İnfaz aşamasındaki mahkûmiyet hükümleri, ilgili yasa maddeleri çerçevesinde yeniden değerlendirilmesi zorunluğu nedeniyle hükmü veren mahkemece “uyarlama yargılaması” olarak adlandırılan bu inceleme ile esasen dosya üzerinden yapılacak bir incelemeyle yeniden değerlendirilerek karara bağlanacaktır. Mahkemece yapılan değerlendirme süreci kendiliğinden cezanın infazının ertelenmesi sonucunu doğurmaz ise de mahkeme durumun gereklerini dikkate alarak infazın ertelenmesi veya durdurulmasına karar verebilir.

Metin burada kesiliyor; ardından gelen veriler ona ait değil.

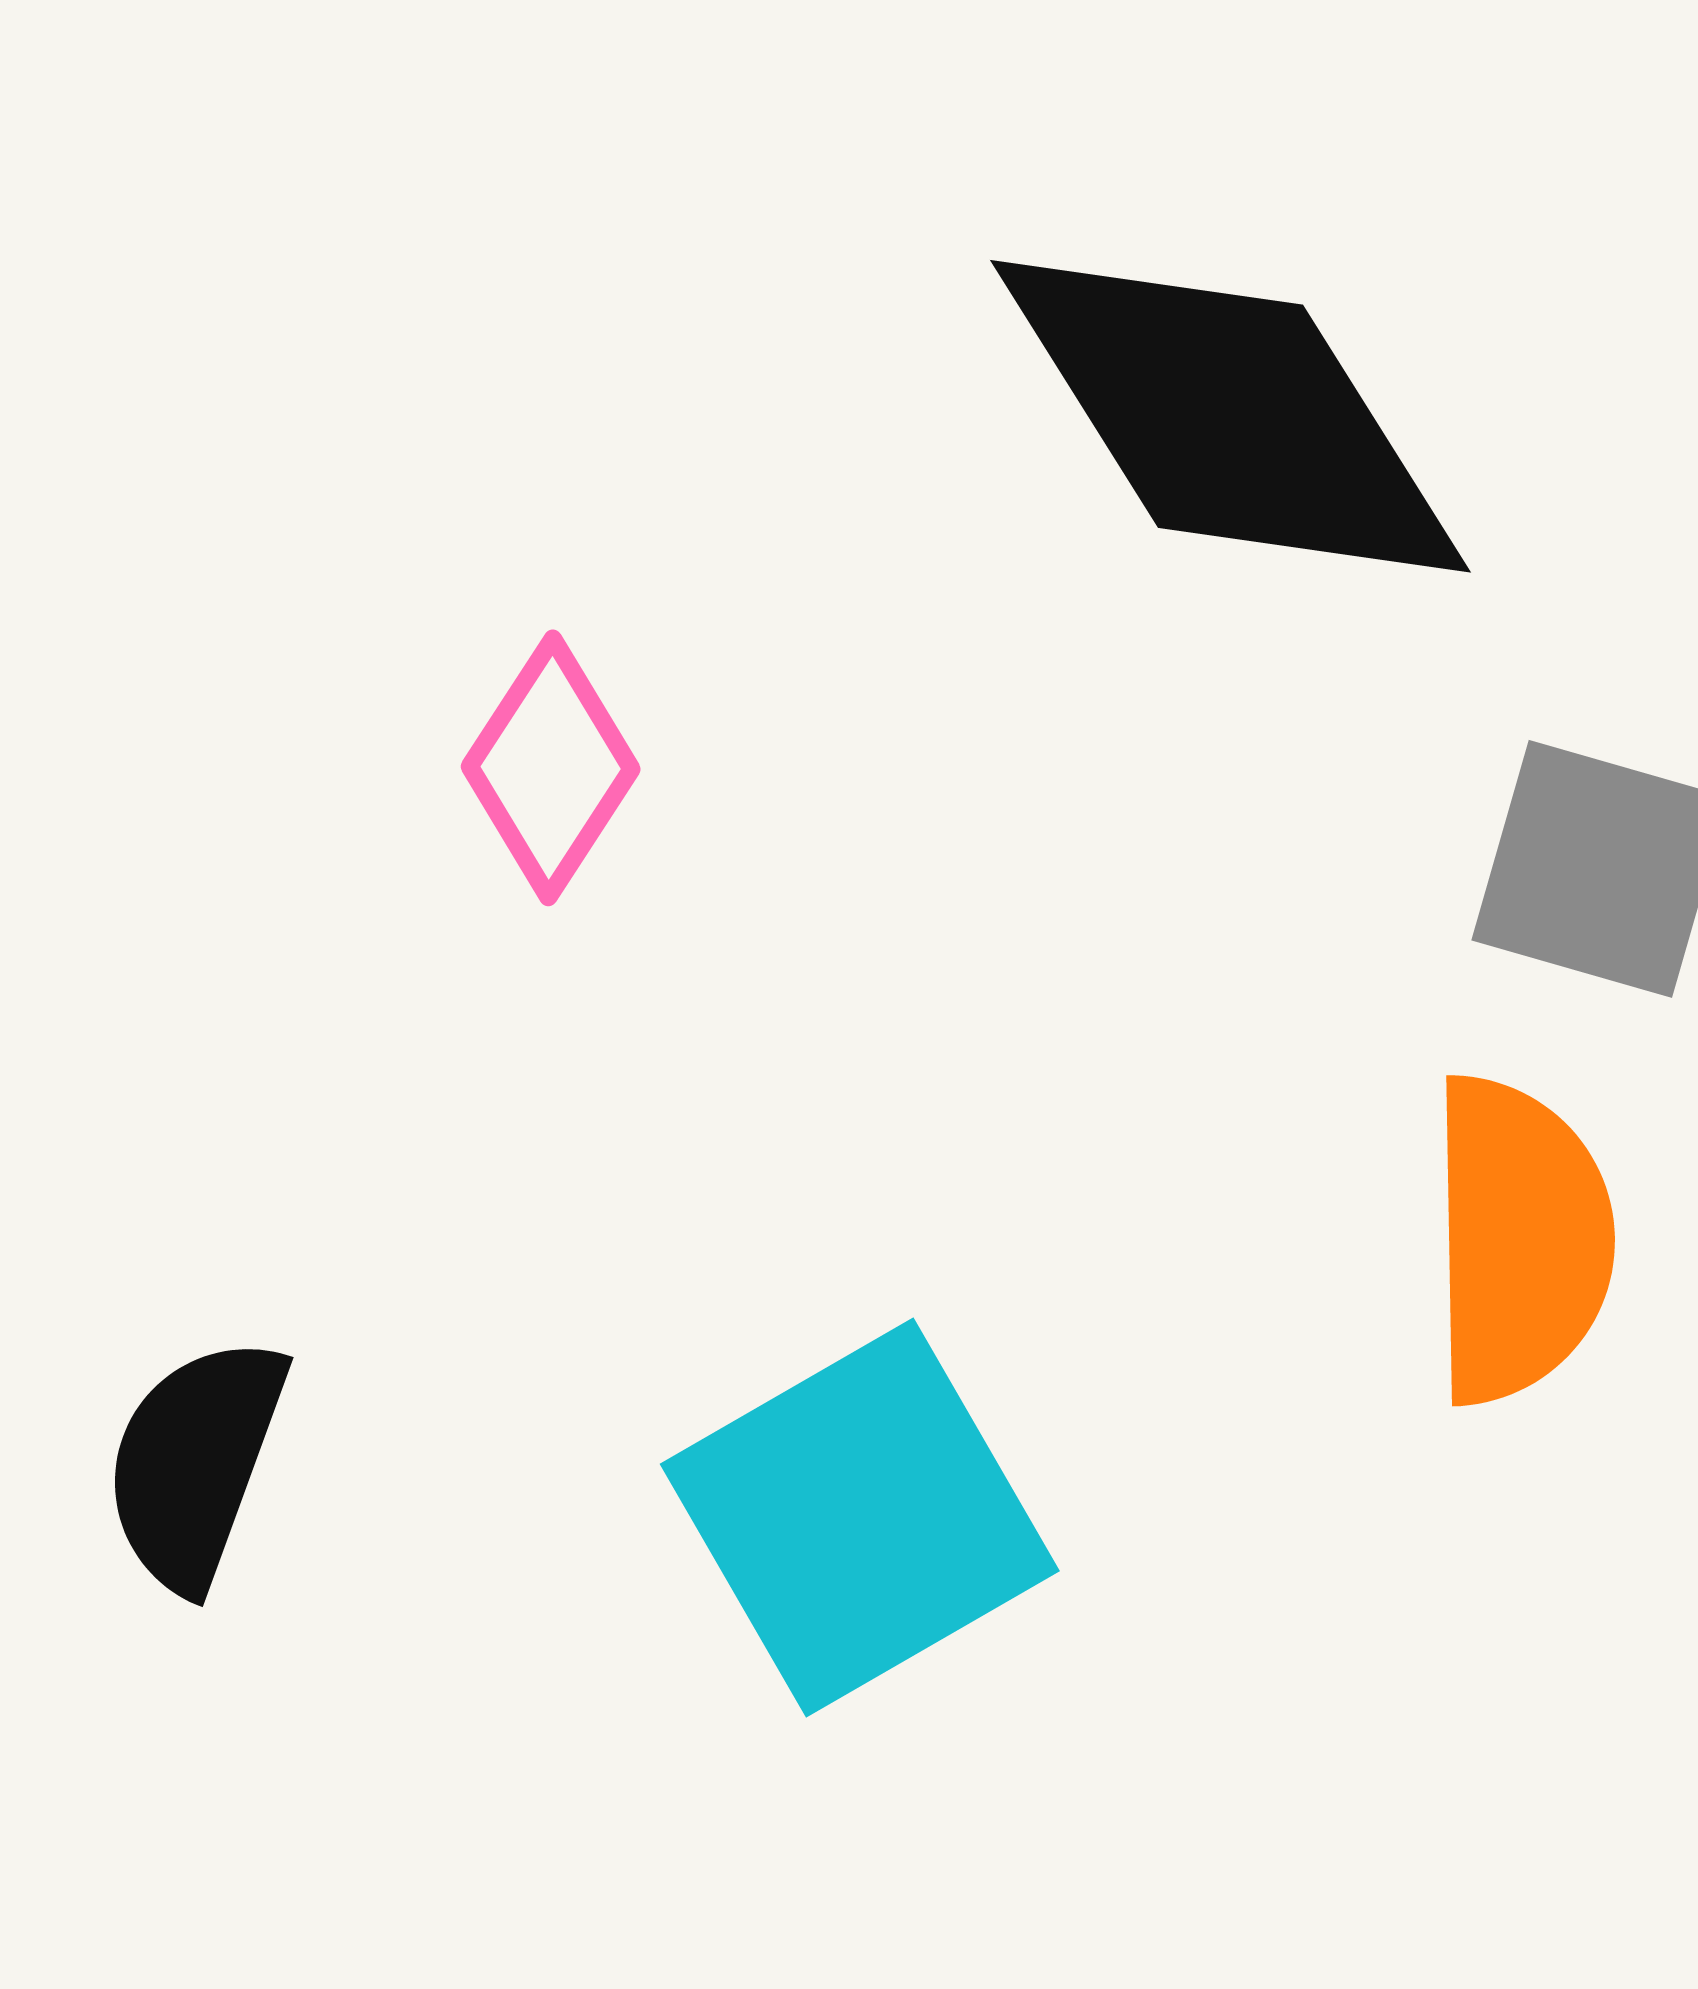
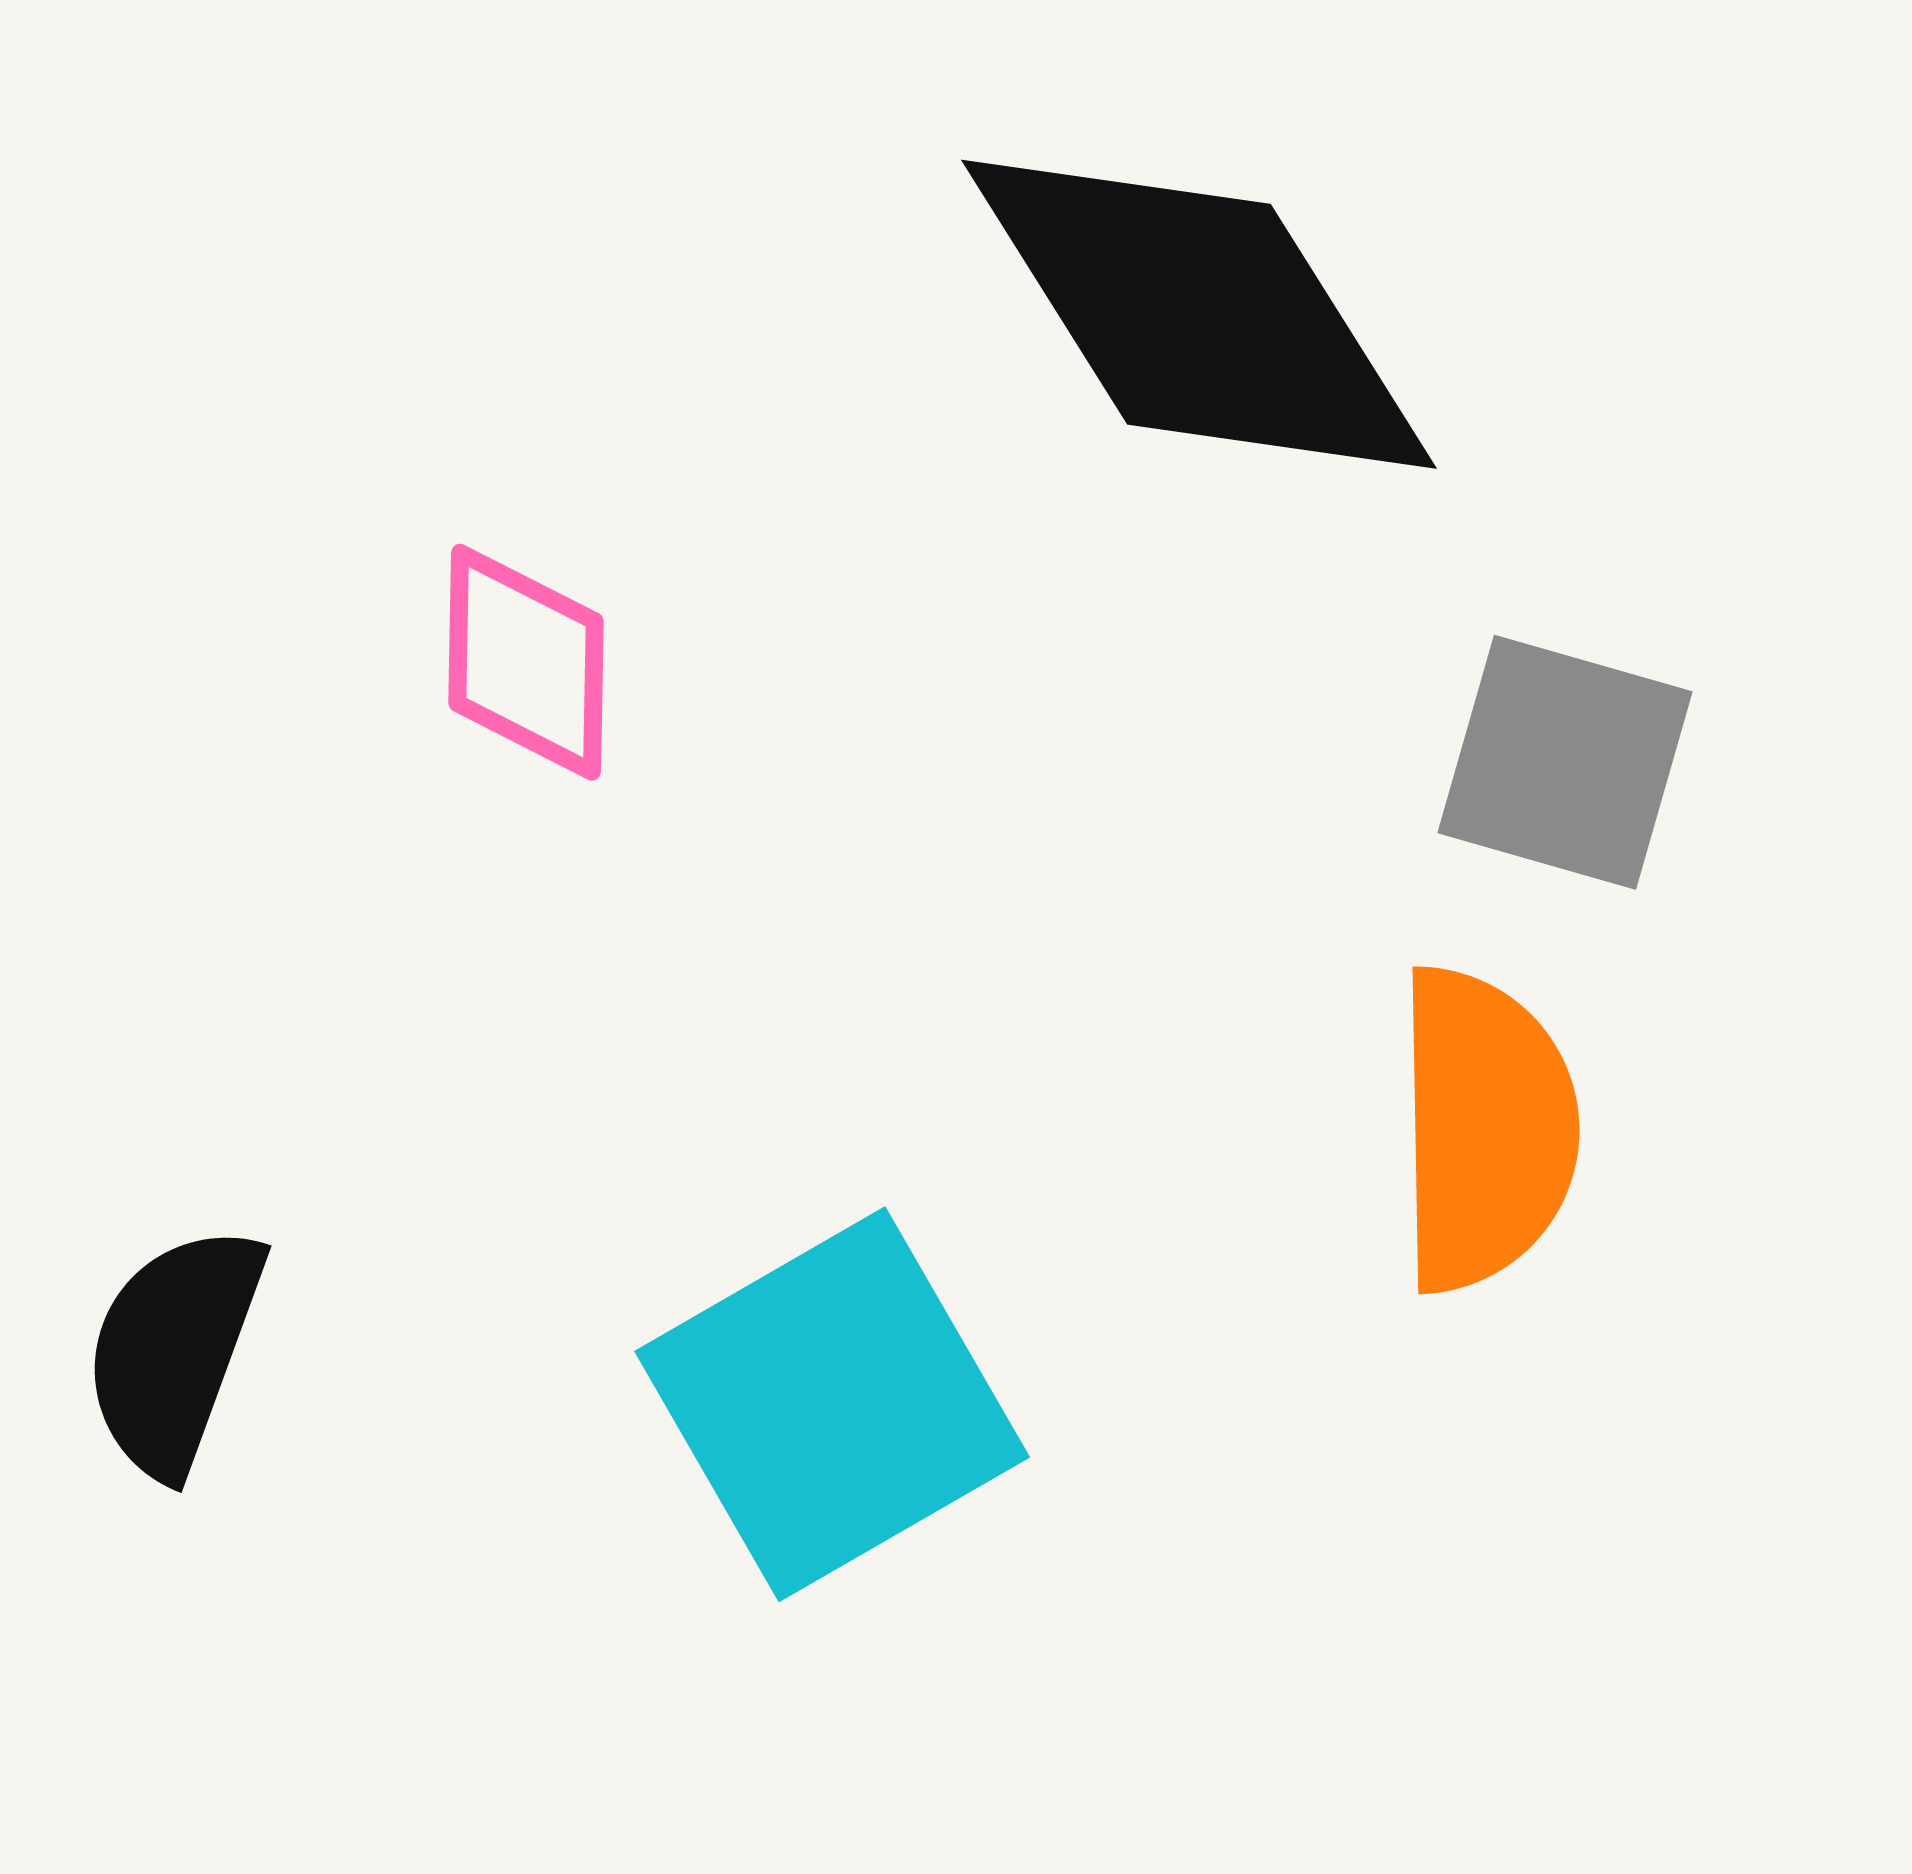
pink diamond: (551, 768) -> (526, 662), turned -32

Yasal bir zorunluluk bulunmamakla birlikte TCK’nin 220/6. maddesi yeniden düzenlenerek yürürlüğe girene ve her halükârda 08.04.2024 tarihine kadar söz konusu suç nedeniyle yapılan soruşturma ve kovuşturmalar bekletici mesele olarak değerlendirilerek sonuçlandırılmamalıdır.